New York–Gov. Andrew Cuomo of New York has it in for the Jacob K. Javits Center in Manhattan, proposing in last week’s State of the State address that the convention center on the West Side be replaced by a new convention center in Queens. The new convention center would be at the Aquaduct Racetrack, and at 4 million square feet, would be country’s largest convention center, one-upping McCormack Place in Chicago. It would mean the doom of the little-loved Javits Center, opening up its location for redevelopment.

Currently, the Javits Center occupies 18 acres of waterfront property from 33rd Street to 40th Street, with only 34th Street open all the way through, and so essentially Javits blocks part of the Hell’s Kitchen neighborhood of Manhattan from the Hudson River. Gov. Cuomo wasn’t long on real estate specifics in his proposal, but he did characterize the project as redevelopment along the “Battery Park City model,” which would involve the city offering long-term leases to a variety of developers, who would operate within a framework of planning guidelines to shape the project.

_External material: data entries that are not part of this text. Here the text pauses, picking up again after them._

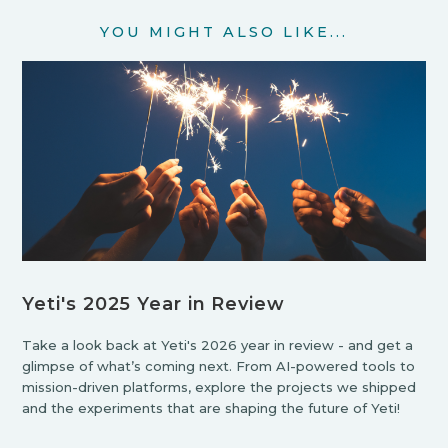
YOU MIGHT ALSO LIKE...
Yeti's 2025 Year in Review
Take a look back at Yeti's 2026 year in review - and get a
glimpse of what’s coming next. From AI-powered tools to
mission-driven platforms, explore the projects we shipped
and the experiments that are shaping the future of Yeti!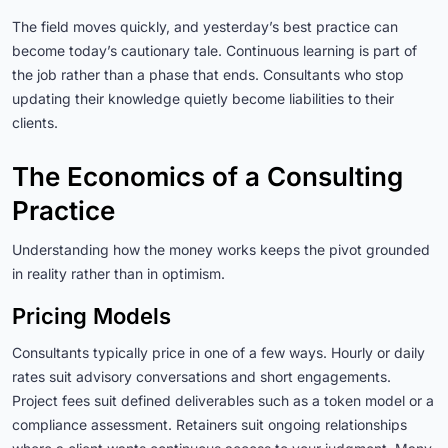
The field moves quickly, and yesterday’s best practice can
become today’s cautionary tale. Continuous learning is part of
the job rather than a phase that ends. Consultants who stop
updating their knowledge quietly become liabilities to their
clients.
The Economics of a Consulting
Practice
Understanding how the money works keeps the pivot grounded
in reality rather than in optimism.
Pricing Models
Consultants typically price in one of a few ways. Hourly or daily
rates suit advisory conversations and short engagements.
Project fees suit defined deliverables such as a token model or a
compliance assessment. Retainers suit ongoing relationships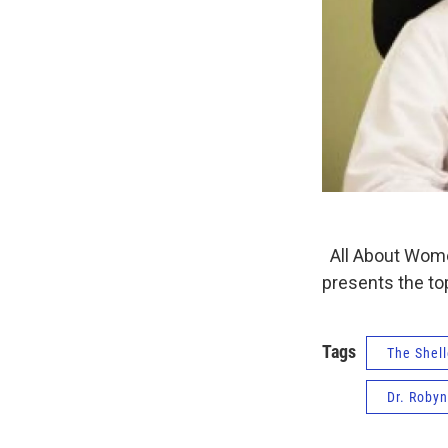
All About Women
presents the to
Tags
The Shell
Dr. Roby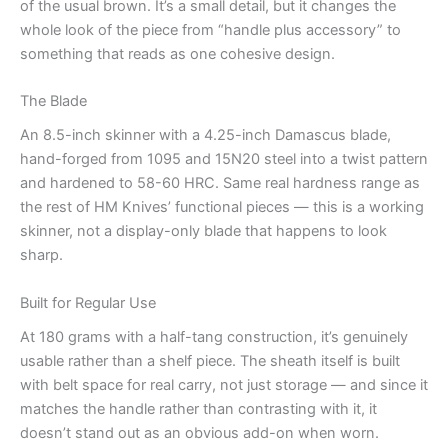
of the usual brown. It’s a small detail, but it changes the
whole look of the piece from “handle plus accessory” to
something that reads as one cohesive design.
The Blade
An 8.5-inch skinner with a 4.25-inch Damascus blade,
hand-forged from 1095 and 15N20 steel into a twist pattern
and hardened to 58-60 HRC. Same real hardness range as
the rest of HM Knives’ functional pieces — this is a working
skinner, not a display-only blade that happens to look
sharp.
Built for Regular Use
At 180 grams with a half-tang construction, it’s genuinely
usable rather than a shelf piece. The sheath itself is built
with belt space for real carry, not just storage — and since it
matches the handle rather than contrasting with it, it
doesn’t stand out as an obvious add-on when worn.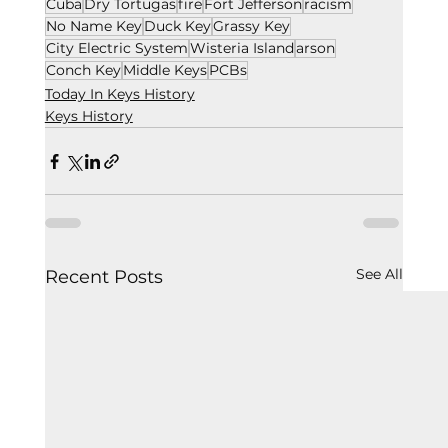
Cuba
Dry Tortugas
fire
Fort Jefferson
racism
No Name Key
Duck Key
Grassy Key
City Electric System
Wisteria Island
arson
Conch Key
Middle Keys
PCBs
Today In Keys History
Keys History
See All
Recent Posts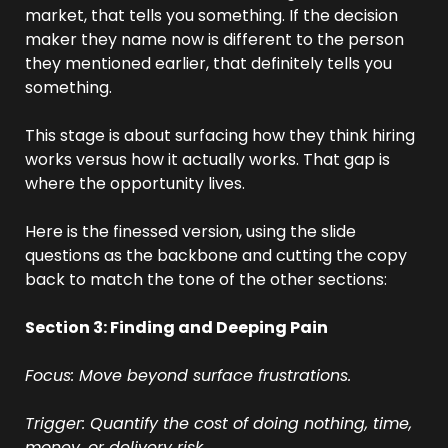
market, that tells you something. If the decision 
maker they name now is different to the person 
they mentioned earlier, that definitely tells you 
something.
This stage is about surfacing how they think hiring 
works versus how it actually works. That gap is 
where the opportunity lives.
Here is the finessed version, using the slide 
questions as the backbone and cutting the copy 
back to match the tone of the other sections:
Section 3: Finding and Deeping Pain
Focus: Move beyond surface frustrations.
Trigger: Quantify the cost of doing nothing, time, 
money, or delivery risk.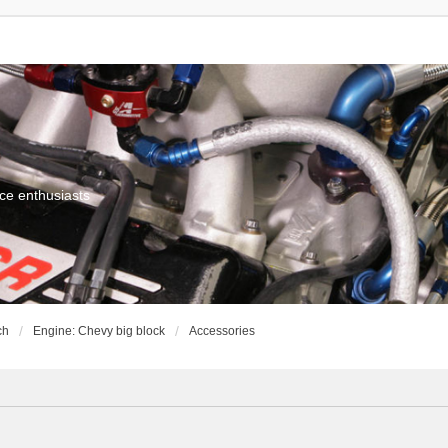
ce enthusiasts
ch
Engine: Chevy big block
Accessories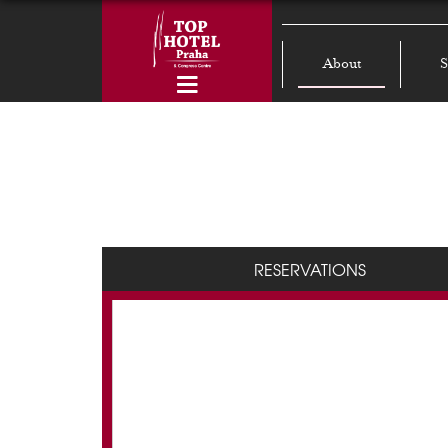
About
S
RESERVATIONS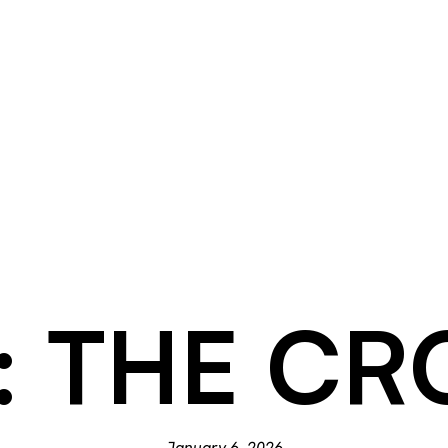
1: THE C
January 6, 2026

Considering the prevailing views on neighborhood development, such a plan would probably result in a mixture of uses, including commercial properties, public spaces, and a residential component. “It’s a little too early to tell what uses–commercial or residential–would be permitted,” Michael Slattery, senior vice president of the Real Estate Board of New York, tells MHN. “But it would likely be some type of mixed-use and could include public open space.”

Such a redevelopment would also have the advantage, for Hell’s Kitchen at least, of opening up the neighborhood’s access to the Hudson River. A change of that kind in the urban fabric would presumably make the area more desirable as a residential district in the long run. Doing away with the Javits Center would also be a boon to public coffers as the redevelopment commenced, with proceeds from long-term leases going to the state.

“One asset of such a development, regardless of the use, is opening of streets or pedestrian access to the Hudson River Park and the river,” says Slattery. “They would certainly be prime development sites that would increase in value as the planned development of Hudson Yards proceeds.”